[Stored items]

>>>

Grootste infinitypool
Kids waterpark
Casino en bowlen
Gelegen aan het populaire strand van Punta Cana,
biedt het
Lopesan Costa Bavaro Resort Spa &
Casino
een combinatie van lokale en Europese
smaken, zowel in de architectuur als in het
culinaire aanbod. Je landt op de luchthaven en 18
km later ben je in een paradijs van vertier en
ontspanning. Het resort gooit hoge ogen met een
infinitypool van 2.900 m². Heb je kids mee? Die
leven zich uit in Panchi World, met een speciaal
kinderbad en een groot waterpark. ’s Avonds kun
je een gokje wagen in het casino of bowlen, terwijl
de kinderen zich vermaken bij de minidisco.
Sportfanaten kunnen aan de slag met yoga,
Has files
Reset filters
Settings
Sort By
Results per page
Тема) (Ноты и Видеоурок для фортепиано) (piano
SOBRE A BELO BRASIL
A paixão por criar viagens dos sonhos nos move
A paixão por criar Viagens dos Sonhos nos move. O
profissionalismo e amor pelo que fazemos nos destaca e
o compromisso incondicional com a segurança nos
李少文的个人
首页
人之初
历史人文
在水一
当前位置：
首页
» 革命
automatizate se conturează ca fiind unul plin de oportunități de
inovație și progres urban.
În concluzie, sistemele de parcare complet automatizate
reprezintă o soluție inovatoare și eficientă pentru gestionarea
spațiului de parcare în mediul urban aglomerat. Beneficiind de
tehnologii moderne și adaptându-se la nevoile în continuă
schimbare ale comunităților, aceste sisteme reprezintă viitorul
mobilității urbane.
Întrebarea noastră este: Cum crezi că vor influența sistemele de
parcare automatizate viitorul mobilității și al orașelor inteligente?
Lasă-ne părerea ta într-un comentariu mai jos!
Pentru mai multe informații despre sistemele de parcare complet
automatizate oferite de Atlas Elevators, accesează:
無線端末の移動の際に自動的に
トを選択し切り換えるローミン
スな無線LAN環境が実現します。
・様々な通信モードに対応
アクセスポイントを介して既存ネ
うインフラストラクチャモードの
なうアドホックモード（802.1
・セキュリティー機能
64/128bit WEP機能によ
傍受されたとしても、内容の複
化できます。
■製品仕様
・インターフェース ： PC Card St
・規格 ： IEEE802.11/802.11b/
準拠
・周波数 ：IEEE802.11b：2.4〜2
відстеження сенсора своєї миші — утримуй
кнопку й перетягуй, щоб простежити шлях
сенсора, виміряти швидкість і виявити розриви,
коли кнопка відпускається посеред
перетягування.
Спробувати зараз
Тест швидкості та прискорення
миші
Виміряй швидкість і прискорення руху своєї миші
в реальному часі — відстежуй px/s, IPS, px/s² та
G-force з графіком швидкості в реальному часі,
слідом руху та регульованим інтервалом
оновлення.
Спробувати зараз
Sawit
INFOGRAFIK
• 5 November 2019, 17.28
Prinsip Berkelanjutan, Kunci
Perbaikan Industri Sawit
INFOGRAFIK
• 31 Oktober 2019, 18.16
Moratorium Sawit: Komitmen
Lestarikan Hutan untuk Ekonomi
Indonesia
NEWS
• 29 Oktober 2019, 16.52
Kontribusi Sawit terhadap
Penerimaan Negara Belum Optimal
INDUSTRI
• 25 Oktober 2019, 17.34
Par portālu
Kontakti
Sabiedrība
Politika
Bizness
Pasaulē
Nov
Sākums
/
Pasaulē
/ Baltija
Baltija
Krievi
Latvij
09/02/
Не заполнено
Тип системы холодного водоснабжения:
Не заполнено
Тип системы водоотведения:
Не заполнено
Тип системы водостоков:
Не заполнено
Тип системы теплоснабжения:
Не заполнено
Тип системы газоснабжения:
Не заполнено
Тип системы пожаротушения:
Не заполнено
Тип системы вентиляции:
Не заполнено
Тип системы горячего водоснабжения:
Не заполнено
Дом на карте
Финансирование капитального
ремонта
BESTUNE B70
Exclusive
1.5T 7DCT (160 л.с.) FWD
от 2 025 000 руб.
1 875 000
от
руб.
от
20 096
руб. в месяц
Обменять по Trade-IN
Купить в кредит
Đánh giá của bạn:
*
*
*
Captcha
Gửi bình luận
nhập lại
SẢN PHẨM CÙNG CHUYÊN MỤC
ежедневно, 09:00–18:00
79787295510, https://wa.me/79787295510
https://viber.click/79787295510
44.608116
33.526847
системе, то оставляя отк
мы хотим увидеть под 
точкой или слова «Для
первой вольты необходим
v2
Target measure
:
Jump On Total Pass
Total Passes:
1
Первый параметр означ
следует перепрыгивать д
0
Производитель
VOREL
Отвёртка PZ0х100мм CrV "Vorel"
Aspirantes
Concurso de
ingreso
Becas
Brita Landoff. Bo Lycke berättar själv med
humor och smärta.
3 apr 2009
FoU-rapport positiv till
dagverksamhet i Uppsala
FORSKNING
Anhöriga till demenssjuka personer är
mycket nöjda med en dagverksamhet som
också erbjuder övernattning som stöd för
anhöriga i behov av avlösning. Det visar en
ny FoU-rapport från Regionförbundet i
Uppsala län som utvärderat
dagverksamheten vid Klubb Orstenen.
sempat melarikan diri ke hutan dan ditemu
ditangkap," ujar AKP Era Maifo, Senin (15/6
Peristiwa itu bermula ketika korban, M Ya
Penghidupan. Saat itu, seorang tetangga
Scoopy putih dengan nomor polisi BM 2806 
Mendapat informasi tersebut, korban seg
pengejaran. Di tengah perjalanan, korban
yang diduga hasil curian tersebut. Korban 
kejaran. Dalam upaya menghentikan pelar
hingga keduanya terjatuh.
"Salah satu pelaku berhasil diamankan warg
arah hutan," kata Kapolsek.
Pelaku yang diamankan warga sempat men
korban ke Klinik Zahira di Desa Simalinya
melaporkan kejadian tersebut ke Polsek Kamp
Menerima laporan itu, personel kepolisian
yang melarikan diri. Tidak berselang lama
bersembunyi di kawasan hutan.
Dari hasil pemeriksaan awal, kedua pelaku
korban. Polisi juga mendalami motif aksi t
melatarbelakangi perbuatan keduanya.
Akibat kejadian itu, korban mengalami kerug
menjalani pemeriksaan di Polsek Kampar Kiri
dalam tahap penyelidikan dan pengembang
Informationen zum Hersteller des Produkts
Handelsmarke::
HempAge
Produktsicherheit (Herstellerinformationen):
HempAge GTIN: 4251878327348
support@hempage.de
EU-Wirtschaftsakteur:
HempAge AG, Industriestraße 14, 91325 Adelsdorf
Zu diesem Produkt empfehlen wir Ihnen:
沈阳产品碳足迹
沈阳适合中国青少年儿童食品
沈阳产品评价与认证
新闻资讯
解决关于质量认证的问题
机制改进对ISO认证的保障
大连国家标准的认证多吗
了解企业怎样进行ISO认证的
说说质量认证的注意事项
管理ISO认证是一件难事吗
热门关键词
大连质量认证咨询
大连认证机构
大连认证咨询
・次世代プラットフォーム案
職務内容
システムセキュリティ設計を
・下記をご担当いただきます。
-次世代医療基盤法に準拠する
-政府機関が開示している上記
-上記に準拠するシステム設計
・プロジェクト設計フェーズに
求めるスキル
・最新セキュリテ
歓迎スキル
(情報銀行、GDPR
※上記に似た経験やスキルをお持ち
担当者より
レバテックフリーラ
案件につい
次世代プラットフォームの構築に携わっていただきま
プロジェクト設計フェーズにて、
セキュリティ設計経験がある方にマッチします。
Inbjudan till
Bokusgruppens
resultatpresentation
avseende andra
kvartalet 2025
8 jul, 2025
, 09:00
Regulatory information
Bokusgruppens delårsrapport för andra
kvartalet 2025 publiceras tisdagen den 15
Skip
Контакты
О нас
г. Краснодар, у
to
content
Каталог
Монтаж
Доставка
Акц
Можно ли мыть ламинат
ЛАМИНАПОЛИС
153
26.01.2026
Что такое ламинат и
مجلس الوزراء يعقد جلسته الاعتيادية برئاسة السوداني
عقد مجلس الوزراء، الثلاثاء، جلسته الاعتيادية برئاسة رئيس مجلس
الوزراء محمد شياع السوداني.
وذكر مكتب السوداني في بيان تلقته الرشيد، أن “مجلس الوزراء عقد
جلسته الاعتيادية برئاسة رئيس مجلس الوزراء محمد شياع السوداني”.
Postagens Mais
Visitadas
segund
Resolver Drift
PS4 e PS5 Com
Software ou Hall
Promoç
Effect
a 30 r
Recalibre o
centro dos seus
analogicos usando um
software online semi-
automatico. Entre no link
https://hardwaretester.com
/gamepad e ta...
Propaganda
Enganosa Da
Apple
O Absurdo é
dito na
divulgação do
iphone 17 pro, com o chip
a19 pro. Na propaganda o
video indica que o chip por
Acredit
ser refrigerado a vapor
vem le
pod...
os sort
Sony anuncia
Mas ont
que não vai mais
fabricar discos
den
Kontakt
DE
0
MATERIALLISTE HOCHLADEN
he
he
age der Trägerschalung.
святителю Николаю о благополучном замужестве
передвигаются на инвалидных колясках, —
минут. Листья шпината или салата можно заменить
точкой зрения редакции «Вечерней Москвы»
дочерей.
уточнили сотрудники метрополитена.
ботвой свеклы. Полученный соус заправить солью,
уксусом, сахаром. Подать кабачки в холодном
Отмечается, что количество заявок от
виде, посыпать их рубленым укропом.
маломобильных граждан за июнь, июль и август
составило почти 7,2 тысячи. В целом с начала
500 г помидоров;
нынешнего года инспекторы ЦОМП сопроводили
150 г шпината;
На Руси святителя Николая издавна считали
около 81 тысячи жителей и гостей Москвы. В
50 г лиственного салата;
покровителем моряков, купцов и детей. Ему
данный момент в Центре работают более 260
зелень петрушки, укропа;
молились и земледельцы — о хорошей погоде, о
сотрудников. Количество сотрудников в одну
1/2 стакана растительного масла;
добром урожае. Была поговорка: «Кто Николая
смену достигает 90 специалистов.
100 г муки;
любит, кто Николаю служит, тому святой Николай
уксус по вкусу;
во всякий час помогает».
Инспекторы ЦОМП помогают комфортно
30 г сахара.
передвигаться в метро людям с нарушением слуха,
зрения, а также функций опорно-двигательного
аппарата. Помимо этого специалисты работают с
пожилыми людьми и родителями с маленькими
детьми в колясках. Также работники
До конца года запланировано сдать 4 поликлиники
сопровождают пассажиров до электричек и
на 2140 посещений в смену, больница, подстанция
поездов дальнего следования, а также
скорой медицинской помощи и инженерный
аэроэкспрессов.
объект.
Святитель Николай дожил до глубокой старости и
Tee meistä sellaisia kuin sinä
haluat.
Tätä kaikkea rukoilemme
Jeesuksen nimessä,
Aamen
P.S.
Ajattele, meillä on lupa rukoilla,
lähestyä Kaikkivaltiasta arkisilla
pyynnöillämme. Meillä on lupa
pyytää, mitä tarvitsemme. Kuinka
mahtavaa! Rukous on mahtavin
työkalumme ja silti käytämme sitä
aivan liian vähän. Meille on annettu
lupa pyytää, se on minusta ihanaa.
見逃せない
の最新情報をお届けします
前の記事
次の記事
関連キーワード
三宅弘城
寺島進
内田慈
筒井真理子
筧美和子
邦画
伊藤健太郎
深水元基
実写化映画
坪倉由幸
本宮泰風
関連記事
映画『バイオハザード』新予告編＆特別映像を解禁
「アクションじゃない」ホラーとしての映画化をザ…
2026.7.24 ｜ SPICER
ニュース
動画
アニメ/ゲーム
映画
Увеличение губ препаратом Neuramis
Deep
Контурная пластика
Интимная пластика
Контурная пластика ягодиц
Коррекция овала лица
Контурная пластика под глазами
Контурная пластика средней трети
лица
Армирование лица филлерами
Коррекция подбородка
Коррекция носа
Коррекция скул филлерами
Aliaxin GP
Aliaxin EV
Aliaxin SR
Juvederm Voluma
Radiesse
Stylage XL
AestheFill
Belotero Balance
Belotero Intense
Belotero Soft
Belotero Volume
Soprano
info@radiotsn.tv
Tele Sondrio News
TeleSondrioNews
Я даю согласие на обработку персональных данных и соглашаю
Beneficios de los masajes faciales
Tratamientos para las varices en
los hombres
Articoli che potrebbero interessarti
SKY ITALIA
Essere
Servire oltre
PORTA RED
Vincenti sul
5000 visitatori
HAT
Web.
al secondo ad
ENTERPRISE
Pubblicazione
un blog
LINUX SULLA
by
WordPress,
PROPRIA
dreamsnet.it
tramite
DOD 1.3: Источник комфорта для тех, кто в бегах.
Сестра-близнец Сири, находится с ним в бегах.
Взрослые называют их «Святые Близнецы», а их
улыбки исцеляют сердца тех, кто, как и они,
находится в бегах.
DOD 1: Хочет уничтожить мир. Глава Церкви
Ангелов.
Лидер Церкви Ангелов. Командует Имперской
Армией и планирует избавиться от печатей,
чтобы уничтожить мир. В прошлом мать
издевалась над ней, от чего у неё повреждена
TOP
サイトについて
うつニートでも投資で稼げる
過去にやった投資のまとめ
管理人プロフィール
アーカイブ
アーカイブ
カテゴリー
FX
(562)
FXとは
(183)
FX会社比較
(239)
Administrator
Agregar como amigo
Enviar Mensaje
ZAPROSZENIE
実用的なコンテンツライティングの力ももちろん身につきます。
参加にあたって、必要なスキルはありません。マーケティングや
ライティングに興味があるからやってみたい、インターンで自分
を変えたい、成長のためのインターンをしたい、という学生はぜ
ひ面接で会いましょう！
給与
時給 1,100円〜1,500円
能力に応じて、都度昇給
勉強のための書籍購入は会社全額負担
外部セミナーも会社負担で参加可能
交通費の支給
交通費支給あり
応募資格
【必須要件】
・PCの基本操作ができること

<<<

Which lines of the records above contain the word "Контурная"? Report each one.

Контурная пластика
Контурная пластика ягодиц
Контурная пластика под глазами
Контурная пластика средней трети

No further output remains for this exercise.